**What to work on**
The records below must be output exactly, without pictures.

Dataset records
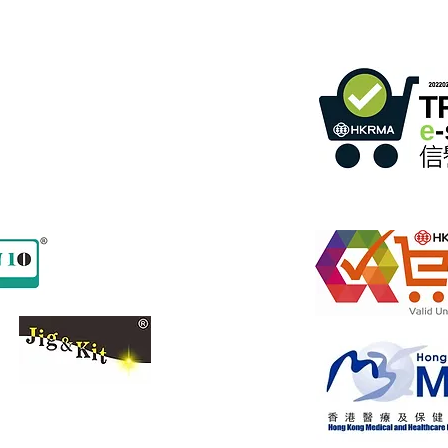
strial Building,
366 Sha Tsui
pm
communicate only
)
Retail online stores under
2022284
Member ID :
uct Co
. All Rights Reserved #Terms of use Privacy Policy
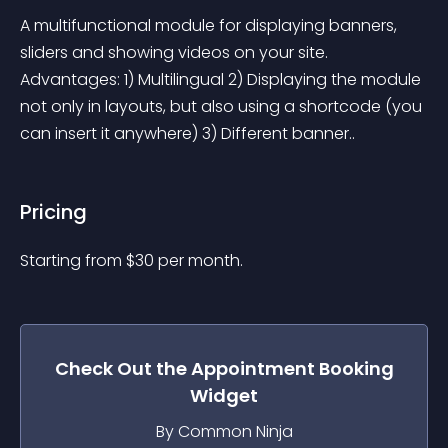
A multifunctional module for displaying banners, 
sliders and showing videos on your site. 
Advantages: 1) Multilingual 2) Displaying the module 
not only in layouts, but also using a shortcode (you 
can insert it anywhere) 3) Different banner..
Pricing
Starting from 
$
30
per month.
Check Out the
Appointment Booking
Widget
By Common Ninja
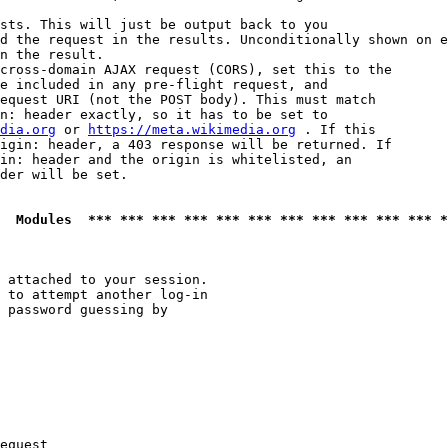
sts. This will just be output back to you

d the request in the results. Unconditionally shown on e
n the result.

cross-domain AJAX request (CORS), set this to the

e included in any pre-flight request, and

equest URI (not the POST body). This must match

n: header exactly, so it has to be set to 

dia.org
 or 
https://meta.wikimedia.org
 . If this

igin: header, a 403 response will be returned. If

in: header and the origin is whitelisted, an

der will be set.

  Modules  *** *** *** *** *** *** *** *** *** *** *** *
 attached to your session.

 to attempt another log-in

 password guessing by

equest
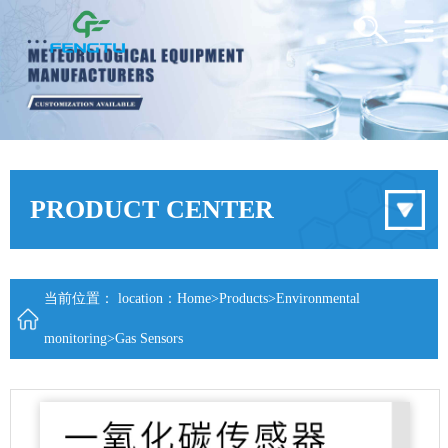
PRODUCT CENTER
当前位置： location：
Home
>
Products
>
Environmental
monitoring
>
Gas Sensors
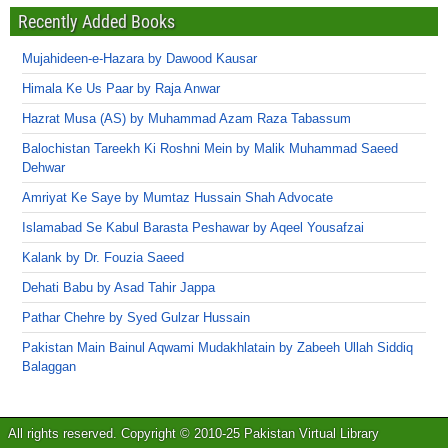
Recently Added Books
Mujahideen-e-Hazara by Dawood Kausar
Himala Ke Us Paar by Raja Anwar
Hazrat Musa (AS) by Muhammad Azam Raza Tabassum
Balochistan Tareekh Ki Roshni Mein by Malik Muhammad Saeed
Dehwar
Amriyat Ke Saye by Mumtaz Hussain Shah Advocate
Islamabad Se Kabul Barasta Peshawar by Aqeel Yousafzai
Kalank by Dr. Fouzia Saeed
Dehati Babu by Asad Tahir Jappa
Pathar Chehre by Syed Gulzar Hussain
Pakistan Main Bainul Aqwami Mudakhlatain by Zabeeh Ullah Siddiq
Balaggan
All rights reserved. Copyright © 2010-25 Pakistan Virtual Library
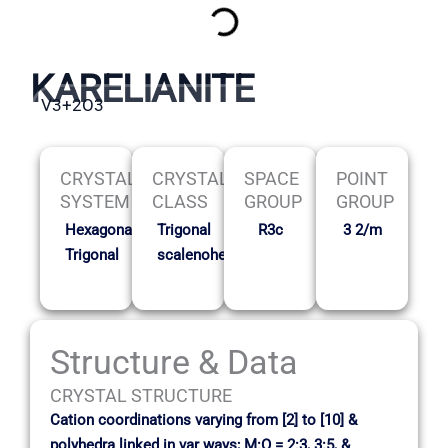
KARELIANITE
V3+2O3
CRYSTAL
CRYSTAL
SPACE
POINT
SYSTEM
CLASS
GROUP
GROUP
Hexagonal-
Trigonal
R3c
3 2/m
Trigonal
scalenohedral
Structure & Data
CRYSTAL STRUCTURE
Cation coordinations varying from [2] to [10] &
polyhedra linked in var ways; M:O = 2:3, 3:5, &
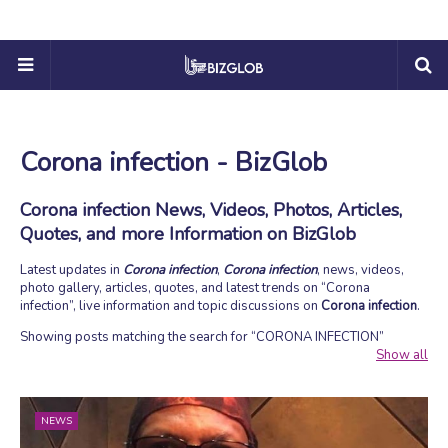
Corona infection - BizGlob
Corona infection News, Videos, Photos, Articles,
Quotes, and more Information on BizGlob
Latest updates in
Corona infection
,
Corona infection
, news, videos,
photo gallery, articles, quotes, and latest trends on
Corona
infection
, live information and topic discussions on
Corona infection
.
Showing posts matching the search for
CORONA INFECTION
Show all
NEWS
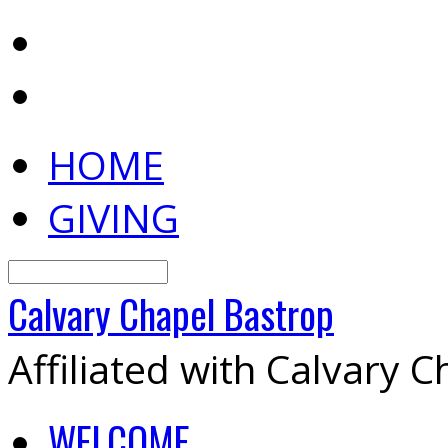
HOME
GIVING
Search
Calvary
Chapel
Bastrop
Affiliated with Calvary 
WELCOME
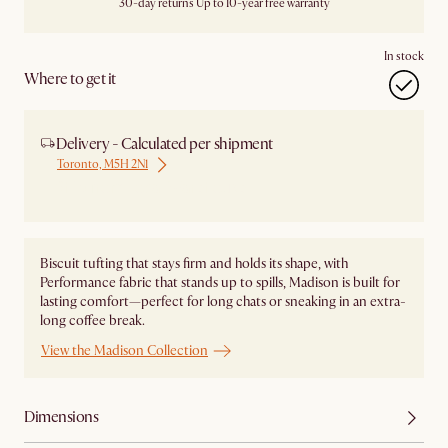
30-day returns
Up to 10-year free warranty
In stock
Where to get it
Delivery - Calculated per shipment
Toronto, M5H 2N1
Ship from Local Warehouse
Biscuit tufting that stays firm and holds its shape, with
Performance fabric that stands up to spills, Madison is built for
lasting comfort—perfect for long chats or sneaking in an extra-
long coffee break.
View the Madison Collection
Dimensions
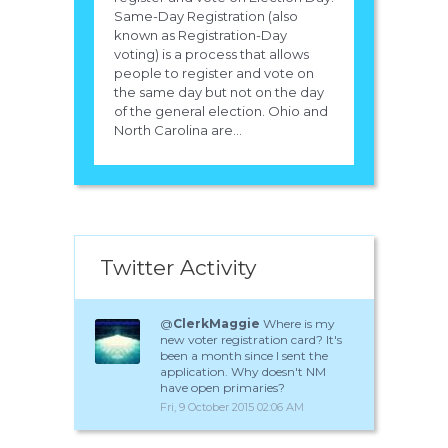
Same-Day Registration (also
known as Registration-Day
voting) is a process that allows
people to register and vote on
the same day but not on the day
of the general election. Ohio and
North Carolina are...
Twitter Activity
@
ClerkMaggie
Where is my
new voter registration card? It's
been a month since I sent the
application. Why doesn't NM
have open primaries?
Fri, 9 October 2015 02:06 AM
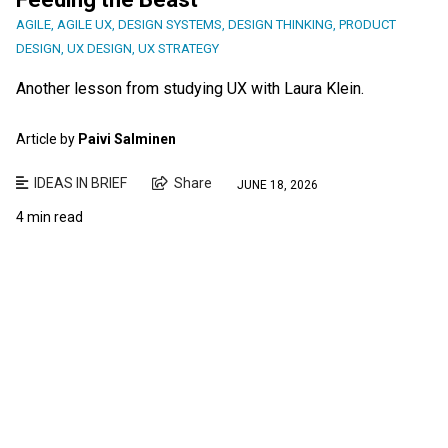
AGILE
,
AGILE UX
,
DESIGN SYSTEMS
,
DESIGN THINKING
,
PRODUCT
DESIGN
,
UX DESIGN
,
UX STRATEGY
Another lesson from studying UX with Laura Klein.
Article by
Paivi Salminen
IDEAS IN BRIEF
Share
JUNE 18, 2026
4 min read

**Response for this exercise**
strial Building,
366 Sha Tsui
pm
communicate only
)
Retail online stores under
2022284
Member ID :
uct Co
. All Rights Reserved #Terms of use Privacy Policy
A multifunctional module for displaying banners, 
sliders and showing videos on your site. 
Advantages: 1) Multilingual 2) Displaying the module 
not only in layouts, but also using a shortcode (you 
can insert it anywhere) 3) Different banner..
Pricing
Starting from 
$
30
per month.
Check Out the
Appointment Booking
Widget
By Common Ninja
sts. This will just be output back to you

d the request in the results. Unconditionally shown on e
n the result.

cross-domain AJAX request (CORS), set this to the

e included in any pre-flight request, and

equest URI (not the POST body). This must match

n: header exactly, so it has to be set to 

dia.org
 or 
https://meta.wikimedia.org
 . If this

igin: header, a 403 response will be returned. If

in: header and the origin is whitelisted, an

der will be set.

  Modules  *** *** *** *** *** *** *** *** *** *** *** *
 attached to your session.

 to attempt another log-in

 password guessing by

equest
PRODUCT CENTER
当前位置： location：
Home
>
Products
>
Environmental
monitoring
>
Gas Sensors
Recently Added Books
Mujahideen-e-Hazara by Dawood Kausar
Himala Ke Us Paar by Raja Anwar
Hazrat Musa (AS) by Muhammad Azam Raza Tabassum
Balochistan Tareekh Ki Roshni Mein by Malik Muhammad Saeed
Dehwar
Amriyat Ke Saye by Mumtaz Hussain Shah Advocate
Islamabad Se Kabul Barasta Peshawar by Aqeel Yousafzai
Kalank by Dr. Fouzia Saeed
Dehati Babu by Asad Tahir Jappa
Pathar Chehre by Syed Gulzar Hussain
Pakistan Main Bainul Aqwami Mudakhlatain by Zabeeh Ullah Siddiq
Balaggan
All rights reserved. Copyright © 2010-25 Pakistan Virtual Library
KARELIANITE
V3+2O3
CRYSTAL
CRYSTAL
SPACE
POINT
SYSTEM
CLASS
GROUP
GROUP
Hexagonal-
Trigonal
R3c
3 2/m
Trigonal
scalenohedral
Structure & Data
CRYSTAL STRUCTURE
Cation coordinations varying from [2] to [10] &
polyhedra linked in var ways; M:O = 2:3, 3:5, &
Corona infection - BizGlob
Corona infection News, Videos, Photos, Articles,
Quotes, and more Information on BizGlob
Latest updates in
Corona infection
,
Corona infection
, news, videos,
photo gallery, articles, quotes, and latest trends on
Corona
infection
, live information and topic discussions on
Corona infection
.
Showing posts matching the search for
CORONA INFECTION
Show all
NEWS
HOME
GIVING
Search
Calvary
Chapel
Bastrop
Affiliated with Calvary 
WELCOME
30-day returns
Up to 10-year free warranty
In stock
Where to get it
Delivery - Calculated per shipment
Toronto, M5H 2N1
Ship from Local Warehouse
Biscuit tufting that stays firm and holds its shape, with
Performance fabric that stands up to spills, Madison is built for
lasting comfort—perfect for long chats or sneaking in an extra-
long coffee break.
View the Madison Collection
Dimensions
Same-Day Registration (also
known as Registration-Day
voting) is a process that allows
people to register and vote on
the same day but not on the day
of the general election. Ohio and
North Carolina are...
Twitter Activity
@
ClerkMaggie
Where is my
new voter registration card? It's
been a month since I sent the
application. Why doesn't NM
have open primaries?
Fri, 9 October 2015 02:06 AM
AGILE
,
AGILE UX
,
DESIGN SYSTEMS
,
DESIGN THINKING
,
PRODUCT
DESIGN
,
UX DESIGN
,
UX STRATEGY
Another lesson from studying UX with Laura Klein.
Article by
Paivi Salminen
IDEAS IN BRIEF
Share
JUNE 18, 2026
4 min read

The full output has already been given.